§ What the task asks
The required result is every line of the records that includes "logo".

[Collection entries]
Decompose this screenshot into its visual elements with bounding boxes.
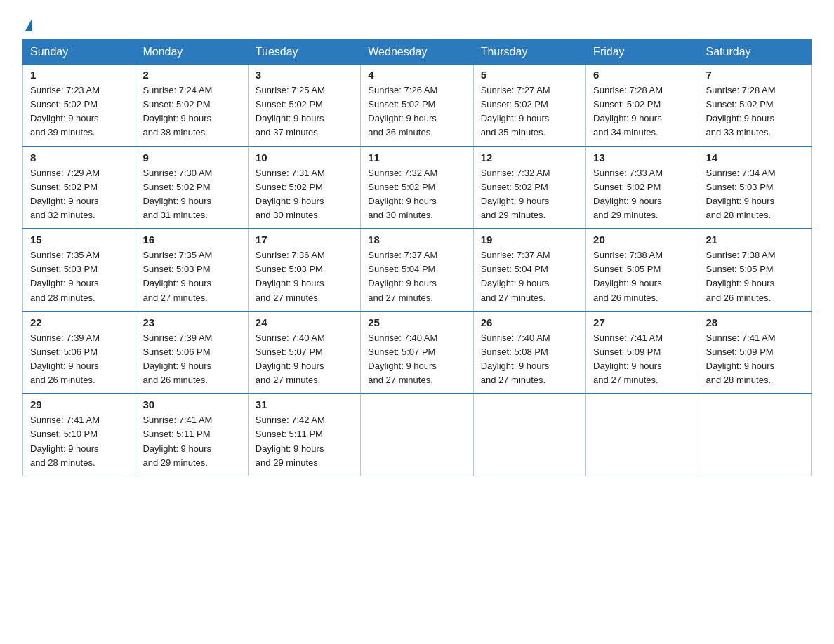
- day-cell: 30 Sunrise: 7:41 AMSunset: 5:11 PMDaylig…: [135, 394, 248, 476]
- day-info: Sunrise: 7:35 AMSunset: 5:03 PMDaylight:…: [143, 248, 240, 305]
- day-cell: 20 Sunrise: 7:38 AMSunset: 5:05 PMDaylig…: [586, 229, 699, 311]
- day-cell: 14 Sunrise: 7:34 AMSunset: 5:03 PMDaylig…: [699, 147, 811, 229]
- day-info: Sunrise: 7:40 AMSunset: 5:07 PMDaylight:…: [256, 331, 353, 388]
- day-info: Sunrise: 7:41 AMSunset: 5:09 PMDaylight:…: [593, 331, 691, 388]
- week-row-3: 15 Sunrise: 7:35 AMSunset: 5:03 PMDaylig…: [23, 229, 812, 311]
- day-cell: 18 Sunrise: 7:37 AMSunset: 5:04 PMDaylig…: [361, 229, 473, 311]
- day-info: Sunrise: 7:26 AMSunset: 5:02 PMDaylight:…: [368, 83, 465, 140]
- day-cell: 28 Sunrise: 7:41 AMSunset: 5:09 PMDaylig…: [699, 311, 811, 394]
- day-number: 7: [706, 69, 804, 81]
- day-cell: 27 Sunrise: 7:41 AMSunset: 5:09 PMDaylig…: [586, 311, 699, 394]
- day-info: Sunrise: 7:40 AMSunset: 5:08 PMDaylight:…: [481, 331, 578, 388]
- day-number: 10: [256, 152, 353, 163]
- day-info: Sunrise: 7:27 AMSunset: 5:02 PMDaylight:…: [481, 83, 578, 140]
- day-info: Sunrise: 7:41 AMSunset: 5:10 PMDaylight:…: [30, 413, 128, 470]
- day-info: Sunrise: 7:32 AMSunset: 5:02 PMDaylight:…: [481, 166, 578, 223]
- day-number: 24: [256, 316, 353, 328]
- day-number: 29: [30, 398, 128, 410]
- day-info: Sunrise: 7:34 AMSunset: 5:03 PMDaylight:…: [706, 166, 804, 223]
- day-cell: 10 Sunrise: 7:31 AMSunset: 5:02 PMDaylig…: [248, 147, 360, 229]
- week-row-2: 8 Sunrise: 7:29 AMSunset: 5:02 PMDayligh…: [23, 147, 812, 229]
- day-number: 23: [143, 316, 240, 328]
- day-info: Sunrise: 7:39 AMSunset: 5:06 PMDaylight:…: [30, 331, 128, 388]
- day-cell: 15 Sunrise: 7:35 AMSunset: 5:03 PMDaylig…: [23, 229, 135, 311]
- day-number: 30: [143, 398, 240, 410]
- day-cell: [586, 394, 699, 476]
- day-number: 14: [706, 152, 804, 163]
- day-info: Sunrise: 7:35 AMSunset: 5:03 PMDaylight:…: [30, 248, 128, 305]
- logo-text: [22, 17, 32, 29]
- day-number: 19: [481, 234, 578, 246]
- day-number: 3: [256, 69, 353, 81]
- day-number: 22: [30, 316, 128, 328]
- day-cell: 7 Sunrise: 7:28 AMSunset: 5:02 PMDayligh…: [699, 65, 811, 147]
- day-info: Sunrise: 7:28 AMSunset: 5:02 PMDaylight:…: [593, 83, 691, 140]
- day-info: Sunrise: 7:36 AMSunset: 5:03 PMDaylight:…: [256, 248, 353, 305]
- header-cell-tuesday: Tuesday: [248, 40, 360, 65]
- day-number: 31: [256, 398, 353, 410]
- day-cell: 6 Sunrise: 7:28 AMSunset: 5:02 PMDayligh…: [586, 65, 699, 147]
- week-row-4: 22 Sunrise: 7:39 AMSunset: 5:06 PMDaylig…: [23, 311, 812, 394]
- day-number: 6: [593, 69, 691, 81]
- day-info: Sunrise: 7:38 AMSunset: 5:05 PMDaylight:…: [706, 248, 804, 305]
- day-cell: 19 Sunrise: 7:37 AMSunset: 5:04 PMDaylig…: [473, 229, 585, 311]
- header-cell-sunday: Sunday: [23, 40, 135, 65]
- day-cell: [699, 394, 811, 476]
- day-number: 28: [706, 316, 804, 328]
- day-info: Sunrise: 7:30 AMSunset: 5:02 PMDaylight:…: [143, 166, 240, 223]
- logo-triangle-icon: [25, 18, 32, 31]
- header-cell-saturday: Saturday: [699, 40, 811, 65]
- day-info: Sunrise: 7:38 AMSunset: 5:05 PMDaylight:…: [593, 248, 691, 305]
- week-row-1: 1 Sunrise: 7:23 AMSunset: 5:02 PMDayligh…: [23, 65, 812, 147]
- day-cell: 24 Sunrise: 7:40 AMSunset: 5:07 PMDaylig…: [248, 311, 360, 394]
- header-cell-monday: Monday: [135, 40, 248, 65]
- day-number: 11: [368, 152, 465, 163]
- day-number: 5: [481, 69, 578, 81]
- day-cell: 13 Sunrise: 7:33 AMSunset: 5:02 PMDaylig…: [586, 147, 699, 229]
- day-cell: 17 Sunrise: 7:36 AMSunset: 5:03 PMDaylig…: [248, 229, 360, 311]
- day-info: Sunrise: 7:24 AMSunset: 5:02 PMDaylight:…: [143, 83, 240, 140]
- day-number: 17: [256, 234, 353, 246]
- day-cell: [473, 394, 585, 476]
- logo: [22, 17, 32, 27]
- day-info: Sunrise: 7:37 AMSunset: 5:04 PMDaylight:…: [368, 248, 465, 305]
- day-cell: 21 Sunrise: 7:38 AMSunset: 5:05 PMDaylig…: [699, 229, 811, 311]
- day-number: 13: [593, 152, 691, 163]
- day-info: Sunrise: 7:37 AMSunset: 5:04 PMDaylight:…: [481, 248, 578, 305]
- day-number: 20: [593, 234, 691, 246]
- day-cell: 11 Sunrise: 7:32 AMSunset: 5:02 PMDaylig…: [361, 147, 473, 229]
- day-info: Sunrise: 7:41 AMSunset: 5:09 PMDaylight:…: [706, 331, 804, 388]
- day-cell: 29 Sunrise: 7:41 AMSunset: 5:10 PMDaylig…: [23, 394, 135, 476]
- day-cell: 5 Sunrise: 7:27 AMSunset: 5:02 PMDayligh…: [473, 65, 585, 147]
- day-info: Sunrise: 7:33 AMSunset: 5:02 PMDaylight:…: [593, 166, 691, 223]
- day-number: 27: [593, 316, 691, 328]
- day-cell: 1 Sunrise: 7:23 AMSunset: 5:02 PMDayligh…: [23, 65, 135, 147]
- day-info: Sunrise: 7:23 AMSunset: 5:02 PMDaylight:…: [30, 83, 128, 140]
- day-cell: 2 Sunrise: 7:24 AMSunset: 5:02 PMDayligh…: [135, 65, 248, 147]
- day-number: 12: [481, 152, 578, 163]
- day-cell: 3 Sunrise: 7:25 AMSunset: 5:02 PMDayligh…: [248, 65, 360, 147]
- day-number: 8: [30, 152, 128, 163]
- day-number: 9: [143, 152, 240, 163]
- day-info: Sunrise: 7:32 AMSunset: 5:02 PMDaylight:…: [368, 166, 465, 223]
- day-info: Sunrise: 7:41 AMSunset: 5:11 PMDaylight:…: [143, 413, 240, 470]
- day-number: 18: [368, 234, 465, 246]
- day-cell: 23 Sunrise: 7:39 AMSunset: 5:06 PMDaylig…: [135, 311, 248, 394]
- day-cell: 25 Sunrise: 7:40 AMSunset: 5:07 PMDaylig…: [361, 311, 473, 394]
- header: [22, 17, 812, 27]
- day-info: Sunrise: 7:29 AMSunset: 5:02 PMDaylight:…: [30, 166, 128, 223]
- day-info: Sunrise: 7:25 AMSunset: 5:02 PMDaylight:…: [256, 83, 353, 140]
- day-cell: 9 Sunrise: 7:30 AMSunset: 5:02 PMDayligh…: [135, 147, 248, 229]
- header-cell-thursday: Thursday: [473, 40, 585, 65]
- day-cell: 4 Sunrise: 7:26 AMSunset: 5:02 PMDayligh…: [361, 65, 473, 147]
- day-number: 15: [30, 234, 128, 246]
- day-info: Sunrise: 7:28 AMSunset: 5:02 PMDaylight:…: [706, 83, 804, 140]
- header-row: SundayMondayTuesdayWednesdayThursdayFrid…: [23, 40, 812, 65]
- day-cell: 8 Sunrise: 7:29 AMSunset: 5:02 PMDayligh…: [23, 147, 135, 229]
- day-cell: 26 Sunrise: 7:40 AMSunset: 5:08 PMDaylig…: [473, 311, 585, 394]
- day-number: 25: [368, 316, 465, 328]
- day-number: 2: [143, 69, 240, 81]
- day-cell: [361, 394, 473, 476]
- day-cell: 22 Sunrise: 7:39 AMSunset: 5:06 PMDaylig…: [23, 311, 135, 394]
- day-cell: 12 Sunrise: 7:32 AMSunset: 5:02 PMDaylig…: [473, 147, 585, 229]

§ Task solution
- logo-text: [22, 17, 32, 29]
- logo-triangle-icon: [25, 18, 32, 31]
- logo: [22, 17, 32, 27]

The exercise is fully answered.